On the lookout again on his experiences, he questions the notion that management centres on conclusion producing. “Actually implementation is the system,” he claims. “The way you are able to apply items is a incredibly significant strategic decision. Academics will not obey mainly because somebody claims they ought to. They have to fully grasp why and have the inner commitment to do so. We should be chatting far more about the thought of imperfect management: to confess uncertainty and generate finding out paths for the more substantial process to obtain the answer.”

The IB process is now applied by far more than 250,000 learners in virtually five,500 educational facilities all around the entire world. It has prolonged sought to educate learners in a huge selection of subjects with broader knowledge of the idea of knowledge and the use of venture and group-primarily based function alongside “high stakes” remaining prepared examinations.

To several, that demonstrates the aspirations of several nationwide schooling reformers to prepare for this century’s problems — though some IB teachers bemoan that whilst they enjoy the basic principle of the qualification, they are disappointed with the organisation powering it and its sluggish tempo of change.
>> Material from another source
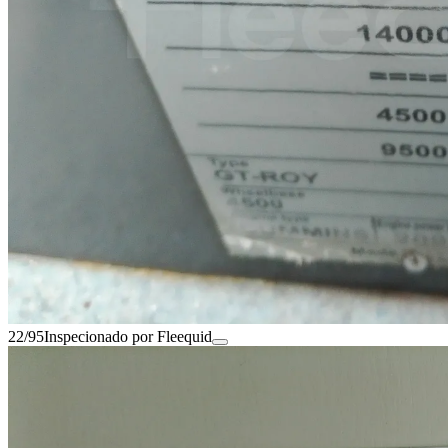
22/95
Inspecionado por Fleequid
Like other test bodies, it was criticised for how it modified its marking devices during the pandemic.

Heinonen is confident that the IB embodies an method — also mirrored in the Finnish schooling process — in which “competences are becoming far more central. It is about what you do with what you know and how to educate for an unsure potential we cannot predict.”

He sees “strong motivation to get the IB heritage into the new era” by personnel and teachers. “It’s not the system, it’s the implementation,” he claims. “We have to have that more substantial jazz band hoping to play the identical tone and improvise.”